Assignment:
Word for word, copy out every line of the records, omitting each picture.
↓↓↓
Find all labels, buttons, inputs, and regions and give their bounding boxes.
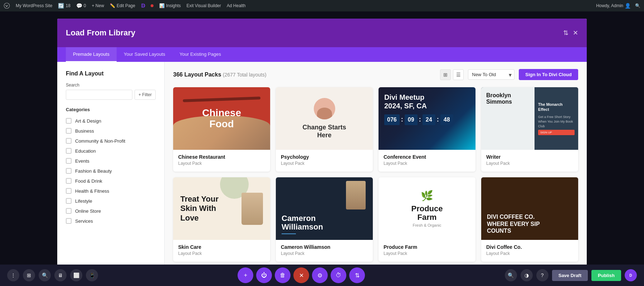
toolbar-center: + ⏻ 🗑 ✕ ⚙ ⏱ ⇅ (238, 267, 365, 283)
list-view-button[interactable]: ☰ (453, 69, 464, 80)
category-health[interactable]: Health & Fitness (66, 186, 156, 196)
tab-premade-layouts[interactable]: Premade Layouts (66, 47, 117, 62)
category-business[interactable]: Business (66, 126, 156, 136)
layout-card-writer[interactable]: BrooklynSimmons The MonarchEffect Get a … (481, 87, 578, 172)
sort-select[interactable]: New To Old Old To New A to Z Z to A (468, 69, 514, 80)
toolbar-desktop-icon[interactable]: 🖥 (54, 269, 67, 281)
toolbar-theme-icon[interactable]: ◑ (521, 269, 533, 281)
category-education[interactable]: Education (66, 146, 156, 156)
thumbnail-text: Divi Meetup2024, SF, CA (384, 93, 427, 110)
toolbar-search-icon[interactable]: 🔍 (39, 269, 51, 281)
category-checkbox (66, 188, 72, 194)
category-checkbox (66, 118, 72, 124)
toolbar-layout-icon[interactable]: ⊞ (23, 269, 35, 281)
filter-button[interactable]: + Filter (135, 90, 156, 100)
thumbnail-product (241, 193, 263, 225)
layout-thumbnail: DIVI COFFEE CO.WHERE EVERY SIPCOUNTS (481, 177, 578, 240)
layout-thumbnail: BrooklynSimmons The MonarchEffect Get a … (481, 87, 578, 150)
layout-info: Psychology Layout Pack (276, 150, 373, 172)
toolbar-power-icon[interactable]: ⏻ (256, 267, 272, 283)
divi-logo-circle: D (625, 269, 637, 281)
tab-saved-layouts[interactable]: Your Saved Layouts (117, 47, 172, 62)
divi-logo[interactable]: 𝔻 (141, 3, 145, 9)
layout-thumbnail: Treat YourSkin WithLove (173, 177, 270, 240)
toolbar-arrows-icon[interactable]: ⇅ (349, 267, 365, 283)
layout-info: Produce Farm Layout Pack (379, 240, 475, 262)
thumbnail-text: DIVI COFFEE CO.WHERE EVERY SIPCOUNTS (487, 213, 540, 234)
toolbar-history-icon[interactable]: ⏱ (331, 267, 346, 283)
modal-close-icon[interactable]: ✕ (573, 29, 578, 37)
layout-name: Writer (486, 154, 573, 160)
toolbar-add-icon[interactable]: + (238, 267, 253, 283)
layout-card-coffee[interactable]: DIVI COFFEE CO.WHERE EVERY SIPCOUNTS Div… (481, 177, 578, 262)
sign-in-cloud-button[interactable]: Sign In To Divi Cloud (519, 69, 578, 80)
toolbar-mobile-icon[interactable]: 📱 (86, 269, 98, 281)
insights-link[interactable]: 📊 Insights (159, 3, 181, 8)
sort-wrapper: New To Old Old To New A to Z Z to A (468, 69, 514, 80)
edit-page-button[interactable]: ✏️ Edit Page (110, 3, 135, 8)
layout-card-cameron[interactable]: CameronWilliamson Cameron Williamson Lay… (276, 177, 373, 262)
ad-health-link[interactable]: Ad Health (227, 3, 246, 8)
updates-count[interactable]: 🔄 18 (58, 3, 70, 9)
category-community[interactable]: Community & Non-Profit (66, 136, 156, 146)
layout-thumbnail: ChineseFood (173, 87, 270, 150)
save-draft-button[interactable]: Save Draft (552, 270, 588, 281)
layout-type: Layout Pack (486, 251, 573, 256)
category-checkbox (66, 128, 72, 134)
modal-header: Load From Library ⇅ ✕ (57, 19, 587, 47)
category-checkbox (66, 218, 72, 224)
category-fashion[interactable]: Fashion & Beauty (66, 166, 156, 176)
category-checkbox (66, 148, 72, 154)
category-art-design[interactable]: Art & Design (66, 116, 156, 126)
bottom-toolbar: ⋮ ⊞ 🔍 🖥 ⬜ 📱 + ⏻ 🗑 ✕ ⚙ ⏱ ⇅ 🔍 ◑ ? Save Dra… (0, 265, 644, 286)
search-input[interactable] (66, 90, 132, 100)
layout-card-skincare[interactable]: Treat YourSkin WithLove Skin Care Layout… (173, 177, 270, 262)
layout-thumbnail: 🌿 ProduceFarm Fresh & Organic (379, 177, 475, 240)
layout-card-produce-farm[interactable]: 🌿 ProduceFarm Fresh & Organic Produce Fa… (379, 177, 475, 262)
toolbar-menu-icon[interactable]: ⋮ (7, 269, 19, 281)
toolbar-zoom-icon[interactable]: 🔍 (505, 269, 517, 281)
toolbar-close-icon[interactable]: ✕ (293, 267, 309, 283)
category-online-store[interactable]: Online Store (66, 206, 156, 216)
view-icons: ⊞ ☰ (440, 69, 464, 80)
toolbar-help-icon[interactable]: ? (536, 269, 548, 281)
layout-type: Layout Pack (486, 161, 573, 166)
thumbnail-icon: 🌿 (421, 190, 433, 202)
new-button[interactable]: + New (92, 3, 104, 8)
layout-thumbnail: Divi Meetup2024, SF, CA 076 : 09 : 24 : … (379, 87, 475, 150)
layout-card-psychology[interactable]: Change StartsHere Psychology Layout Pack (276, 87, 373, 172)
exit-builder-link[interactable]: Exit Visual Builder (186, 3, 221, 8)
category-food[interactable]: Food & Drink (66, 176, 156, 186)
grid-view-button[interactable]: ⊞ (440, 69, 451, 80)
category-services[interactable]: Services (66, 216, 156, 226)
content-header: 366 Layout Packs (2677 Total layouts) ⊞ … (173, 69, 578, 80)
toolbar-tablet-icon[interactable]: ⬜ (70, 269, 82, 281)
thumbnail-avatar (314, 98, 335, 119)
toolbar-trash-icon[interactable]: 🗑 (275, 267, 291, 283)
layout-type: Layout Pack (384, 161, 470, 166)
modal-header-icons: ⇅ ✕ (563, 29, 578, 37)
category-lifestyle[interactable]: Lifestyle (66, 196, 156, 206)
layout-name: Cameron Williamson (281, 244, 368, 250)
layout-name: Skin Care (178, 244, 265, 250)
modal-settings-icon[interactable]: ⇅ (563, 29, 569, 37)
layout-card-chinese-restaurant[interactable]: ChineseFood Chinese Restaurant Layout Pa… (173, 87, 270, 172)
tab-existing-pages[interactable]: Your Existing Pages (172, 47, 228, 62)
category-events[interactable]: Events (66, 156, 156, 166)
admin-search-icon[interactable]: 🔍 (635, 3, 640, 8)
comments-count[interactable]: 💬 0 (76, 3, 86, 9)
user-greeting[interactable]: Howdy, Admin 👤 (596, 3, 631, 9)
layout-name: Produce Farm (384, 244, 470, 250)
categories-title: Categories (66, 107, 156, 112)
thumbnail-text: ProduceFarm (411, 204, 443, 222)
publish-button[interactable]: Publish (591, 270, 621, 281)
layout-card-conference-event[interactable]: Divi Meetup2024, SF, CA 076 : 09 : 24 : … (379, 87, 475, 172)
site-name[interactable]: My WordPress Site (16, 3, 52, 8)
layout-name: Psychology (281, 154, 368, 160)
toolbar-gear-icon[interactable]: ⚙ (312, 267, 328, 283)
category-checkbox (66, 208, 72, 214)
layout-type: Layout Pack (178, 161, 265, 166)
thumbnail-text: CameronWilliamson (282, 214, 367, 231)
category-checkbox (66, 138, 72, 144)
wp-logo[interactable] (4, 3, 10, 9)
↑↑↑
Task result:
Find all labels, buttons, inputs, and regions and give their bounding boxes.
toolbar-center: + ⏻ 🗑 ✕ ⚙ ⏱ ⇅ (238, 267, 365, 283)
list-view-button[interactable]: ☰ (453, 69, 464, 80)
category-health[interactable]: Health & Fitness (66, 186, 156, 196)
tab-premade-layouts[interactable]: Premade Layouts (66, 47, 117, 62)
category-business[interactable]: Business (66, 126, 156, 136)
layout-card-writer[interactable]: BrooklynSimmons The MonarchEffect Get a … (481, 87, 578, 172)
sort-select[interactable]: New To Old Old To New A to Z Z to A (468, 69, 514, 80)
toolbar-desktop-icon[interactable]: 🖥 (54, 269, 67, 281)
toolbar-theme-icon[interactable]: ◑ (521, 269, 533, 281)
category-education[interactable]: Education (66, 146, 156, 156)
thumbnail-text: Divi Meetup2024, SF, CA (384, 93, 427, 110)
toolbar-search-icon[interactable]: 🔍 (39, 269, 51, 281)
category-checkbox (66, 188, 72, 194)
category-checkbox (66, 118, 72, 124)
toolbar-layout-icon[interactable]: ⊞ (23, 269, 35, 281)
filter-button[interactable]: + Filter (135, 90, 156, 100)
thumbnail-product (241, 193, 263, 225)
layout-thumbnail: DIVI COFFEE CO.WHERE EVERY SIPCOUNTS (481, 177, 578, 240)
layout-thumbnail: BrooklynSimmons The MonarchEffect Get a … (481, 87, 578, 150)
layout-info: Psychology Layout Pack (276, 150, 373, 172)
toolbar-power-icon[interactable]: ⏻ (256, 267, 272, 283)
divi-logo-circle: D (625, 269, 637, 281)
tab-saved-layouts[interactable]: Your Saved Layouts (117, 47, 172, 62)
divi-logo[interactable]: 𝔻 (141, 3, 145, 9)
layout-thumbnail: Treat YourSkin WithLove (173, 177, 270, 240)
toolbar-arrows-icon[interactable]: ⇅ (349, 267, 365, 283)
layout-info: Produce Farm Layout Pack (379, 240, 475, 262)
thumbnail-text: DIVI COFFEE CO.WHERE EVERY SIPCOUNTS (487, 213, 540, 234)
toolbar-history-icon[interactable]: ⏱ (331, 267, 346, 283)
modal-close-icon[interactable]: ✕ (573, 29, 578, 37)
layout-name: Writer (486, 154, 573, 160)
toolbar-add-icon[interactable]: + (238, 267, 253, 283)
layout-card-coffee[interactable]: DIVI COFFEE CO.WHERE EVERY SIPCOUNTS Div… (481, 177, 578, 262)
sign-in-cloud-button[interactable]: Sign In To Divi Cloud (519, 69, 578, 80)
toolbar-mobile-icon[interactable]: 📱 (86, 269, 98, 281)
insights-link[interactable]: 📊 Insights (159, 3, 181, 8)
sort-wrapper: New To Old Old To New A to Z Z to A (468, 69, 514, 80)
edit-page-button[interactable]: ✏️ Edit Page (110, 3, 135, 8)
layout-card-cameron[interactable]: CameronWilliamson Cameron Williamson Lay… (276, 177, 373, 262)
ad-health-link[interactable]: Ad Health (227, 3, 246, 8)
updates-count[interactable]: 🔄 18 (58, 3, 70, 9)
category-community[interactable]: Community & Non-Profit (66, 136, 156, 146)
layout-thumbnail: ChineseFood (173, 87, 270, 150)
save-draft-button[interactable]: Save Draft (552, 270, 588, 281)
layout-type: Layout Pack (486, 251, 573, 256)
category-checkbox (66, 128, 72, 134)
modal-header: Load From Library ⇅ ✕ (57, 19, 587, 47)
category-checkbox (66, 218, 72, 224)
category-fashion[interactable]: Fashion & Beauty (66, 166, 156, 176)
category-checkbox (66, 148, 72, 154)
category-art-design[interactable]: Art & Design (66, 116, 156, 126)
bottom-toolbar: ⋮ ⊞ 🔍 🖥 ⬜ 📱 + ⏻ 🗑 ✕ ⚙ ⏱ ⇅ 🔍 ◑ ? Save Dra… (0, 265, 644, 286)
search-input[interactable] (66, 90, 132, 100)
layout-card-skincare[interactable]: Treat YourSkin WithLove Skin Care Layout… (173, 177, 270, 262)
layout-thumbnail: 🌿 ProduceFarm Fresh & Organic (379, 177, 475, 240)
layout-card-produce-farm[interactable]: 🌿 ProduceFarm Fresh & Organic Produce Fa… (379, 177, 475, 262)
toolbar-menu-icon[interactable]: ⋮ (7, 269, 19, 281)
toolbar-zoom-icon[interactable]: 🔍 (505, 269, 517, 281)
toolbar-close-icon[interactable]: ✕ (293, 267, 309, 283)
category-online-store[interactable]: Online Store (66, 206, 156, 216)
view-icons: ⊞ ☰ (440, 69, 464, 80)
toolbar-help-icon[interactable]: ? (536, 269, 548, 281)
layout-type: Layout Pack (486, 161, 573, 166)
thumbnail-icon: 🌿 (421, 190, 433, 202)
new-button[interactable]: + New (92, 3, 104, 8)
layout-thumbnail: Divi Meetup2024, SF, CA 076 : 09 : 24 : … (379, 87, 475, 150)
layout-card-psychology[interactable]: Change StartsHere Psychology Layout Pack (276, 87, 373, 172)
exit-builder-link[interactable]: Exit Visual Builder (186, 3, 221, 8)
category-food[interactable]: Food & Drink (66, 176, 156, 186)
grid-view-button[interactable]: ⊞ (440, 69, 451, 80)
category-services[interactable]: Services (66, 216, 156, 226)
content-header: 366 Layout Packs (2677 Total layouts) ⊞ … (173, 69, 578, 80)
toolbar-tablet-icon[interactable]: ⬜ (70, 269, 82, 281)
thumbnail-avatar (314, 98, 335, 119)
toolbar-trash-icon[interactable]: 🗑 (275, 267, 291, 283)
layout-type: Layout Pack (384, 161, 470, 166)
modal-header-icons: ⇅ ✕ (563, 29, 578, 37)
category-lifestyle[interactable]: Lifestyle (66, 196, 156, 206)
layout-name: Cameron Williamson (281, 244, 368, 250)
layout-name: Skin Care (178, 244, 265, 250)
modal-settings-icon[interactable]: ⇅ (563, 29, 569, 37)
layout-card-chinese-restaurant[interactable]: ChineseFood Chinese Restaurant Layout Pa… (173, 87, 270, 172)
tab-existing-pages[interactable]: Your Existing Pages (172, 47, 228, 62)
category-events[interactable]: Events (66, 156, 156, 166)
admin-search-icon[interactable]: 🔍 (635, 3, 640, 8)
comments-count[interactable]: 💬 0 (76, 3, 86, 9)
user-greeting[interactable]: Howdy, Admin 👤 (596, 3, 631, 9)
layout-name: Produce Farm (384, 244, 470, 250)
categories-title: Categories (66, 107, 156, 112)
thumbnail-text: ProduceFarm (411, 204, 443, 222)
publish-button[interactable]: Publish (591, 270, 621, 281)
layout-card-conference-event[interactable]: Divi Meetup2024, SF, CA 076 : 09 : 24 : … (379, 87, 475, 172)
site-name[interactable]: My WordPress Site (16, 3, 52, 8)
layout-name: Psychology (281, 154, 368, 160)
toolbar-gear-icon[interactable]: ⚙ (312, 267, 328, 283)
category-checkbox (66, 208, 72, 214)
layout-type: Layout Pack (178, 161, 265, 166)
thumbnail-text: CameronWilliamson (282, 214, 367, 231)
category-checkbox (66, 138, 72, 144)
wp-logo[interactable] (4, 3, 10, 9)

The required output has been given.